Voyages à Sétif, 1993-1999
« J’ai toujours été persuadé d’être d’ici jusqu’à un jour de mai 1993 où je me suis retrouvé en Algérie. J’étais parti là-bas avec une totale méconnaissance de ce qui s’y passait. Je voulais effectuer une traversée du pays d’est en ouest et tenter de retrouver ma famille. Mon père, avec qui j’avais rendez-vous la veille de mon départ afin qu’il me donne des renseignements, ne vint pas.
Je débarquai donc à Alger avec dans ma poche le nom du village où il était né et l’adresse de la cousine d’une amie, trop effrayée de me voir débarquer seul sans savoir où aller. Je me suis retrouvé à El Harrach, une banlieue d’Alger d’où, tous les jours, je prenais le train pour me rendre en ville, soudain plongé dans un monde en folie : fouilles et contrôles policiers incessants, « Ninjas » armés sillonnant Alger dans leur 4×4, bruits d’explosions et de tirs armés la nuit. Ne connaissant que le lieu de naissance de mon père, je me suis finalement retrouvé, un jour, dans un petit village de la région de Sétif, entouré de femmes en larmes, bouleversées de voir, quarante ans après le départ de mon père, son fils frapper à leur porte.
Quelques jours après cette rencontre, mon père m’a téléphoné, chez ma tante, à Sétif. Après quelques mots, je lui ai passé sa sœur, Nouara, à qui il a parlé pour la première fois depuis si longtemps. De retour en France, j’étais totalement bouleversé d’abord d’avoir retrouvé les miens, mais aussi d’avoir été confronté à cette violence que je ne pouvais m’expliquer. Durant les trois années qui ont suivi, je n’y suis pas retourné, allant jusqu’à me désintéresser de l’évolution de la situation là-bas à tel point que j’en étais venu à me demander si je n’avais pas rêvé ce voyage. C’est au cours de l’automne 1996 que mon père et moi avons décidé de retourner là-bas ensemble.

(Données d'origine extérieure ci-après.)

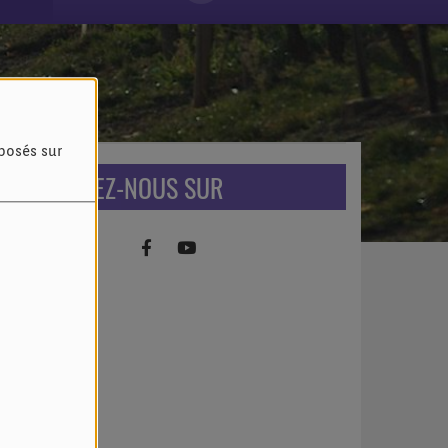
oposés sur
RETROUVEZ-NOUS SUR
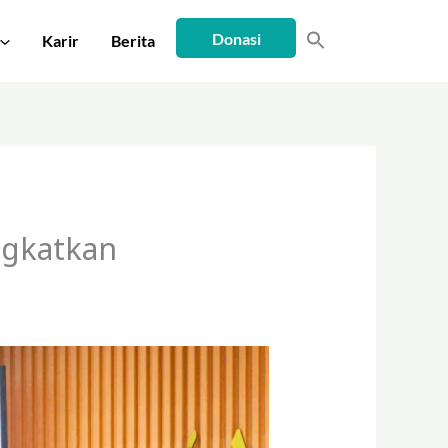
Donasi
Karir
Berita
ngkatkan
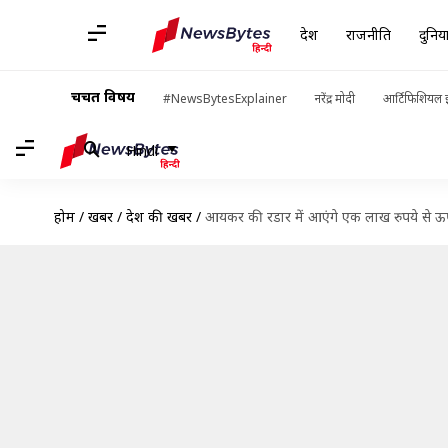
देश
राजनीति
दुनिय
चर्चित विषय
#NewsBytesExplainer
नरेंद्र मोदी
आर्टिफिशियल इ
Hindi
होम
/
खबरें
/
देश की खबरें
/
आयकर की रडार में आएंगे एक लाख रुपये से ऊ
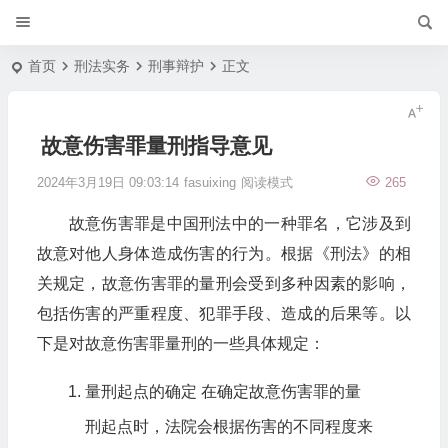
首页
刑法实务
刑事辩护
正文
故意伤害罪量刑指导意见
2024年3月19日 09:03:14
fasuixing
阅读模式
265
故意伤害罪是中国刑法中的一种罪名，它涉及到
故意对他人身体造成伤害的行为。根据《刑法》的相
关规定，故意伤害罪的量刑会受到多种因素的影响，
包括伤害的严重程度、犯罪手段、造成的后果等。以
下是对故意伤害罪量刑的一些具体规定：
量刑起点的确定 在确定故意伤害罪的量
刑起点时，法院会根据伤害的不同程度来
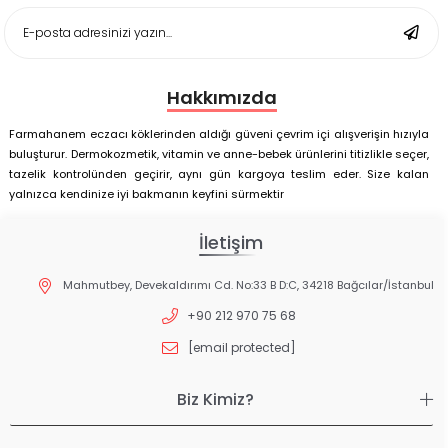
Deep Flex Stres Azaltıcı ve Enerji Dengeleyici Topraklama
Matı Set 25x35 cm
Hakkımızda
Farmahanem eczacı köklerinden aldığı güveni çevrim içi alışverişin hızıyla
buluşturur. Dermokozmetik, vitamin ve anne-bebek ürünlerini titizlikle seçer,
tazelik kontrolünden geçirir, aynı gün kargoya teslim eder. Size kalan
yalnızca kendinize iyi bakmanın keyfini sürmektir
İletişim
Mahmutbey, Devekaldırımı Cd. No:33 B D:C, 34218 Bağcılar/İstanbul
+90 212 970 75 68
[email protected]
Biz Kimiz?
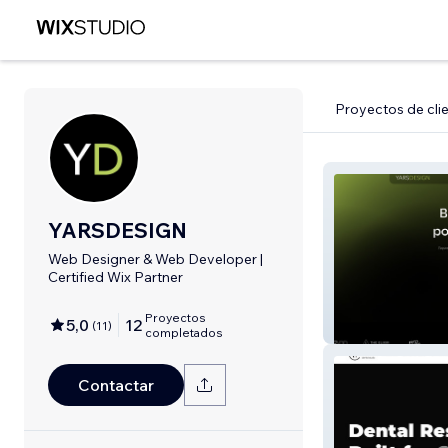
Proyectos de cli
YARSDESIGN
Web Designer & Web Developer |
Certified Wix Partner
Proyectos
5,0
12
(
11
)
YarsDesign
completados
Contactar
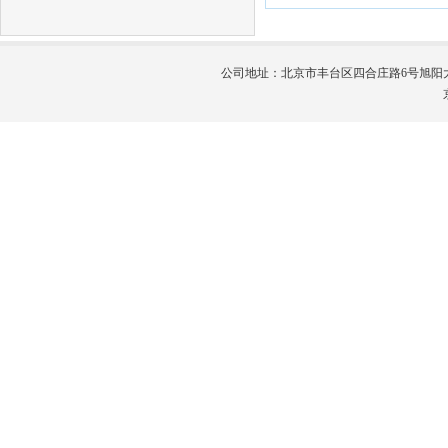
公司地址：北京市丰台区四合庄路6号旭阳大厦1号楼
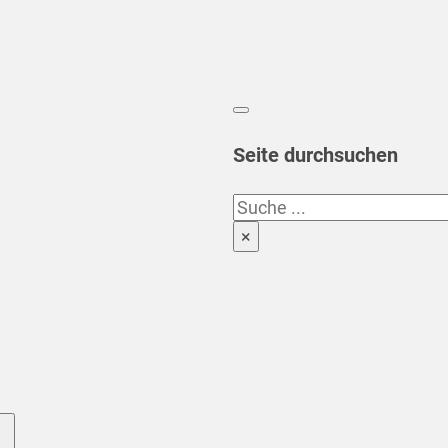
Seite durchsuchen
Suchen
×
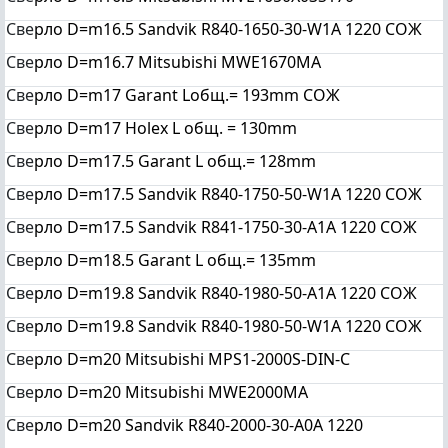
Све
рло D=m16.5 Sandvik R840-1650-30-W1A 1220 СОЖ
Све
рло D=m16.7 Mitsubishi MWE1670MA
Све
рло D=m17 Garant Lобщ.= 193mm СОЖ
Све
рло D=m17 Holex L общ. = 130mm
Све
рло D=m17.5 Garant L общ.= 128mm
Све
рло D=m17.5 Sandvik R840-1750-50-W1A 1220 СОЖ
Све
рло D=m17.5 Sandvik R841-1750-30-A1A 1220 СОЖ
Све
рло D=m18.5 Garant L общ.= 135mm
Све
рло D=m19.8 Sandvik R840-1980-50-A1A 1220 СОЖ
Све
рло D=m19.8 Sandvik R840-1980-50-W1A 1220 СОЖ
Све
рло D=m20 Mitsubishi MPS1-2000S-DIN-C
Све
рло D=m20 Mitsubishi MWE2000MA
Све
рло D=m20 Sandvik R840-2000-30-A0A 1220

Quelques jours avant le départ, je commençai à ressentir une certaine appréhension. Étaient-ce les dires de notre famille, de nos amis qui, apprenant notre départ, essayèrent de nous dissuader de partir, nous rappelant toutes les informations alarmantes relatées par la presse, les radios ou les télés sur l’Algérie ? Étaient-ce tout simplement les nombreuses inconnues que comportait ce voyage ?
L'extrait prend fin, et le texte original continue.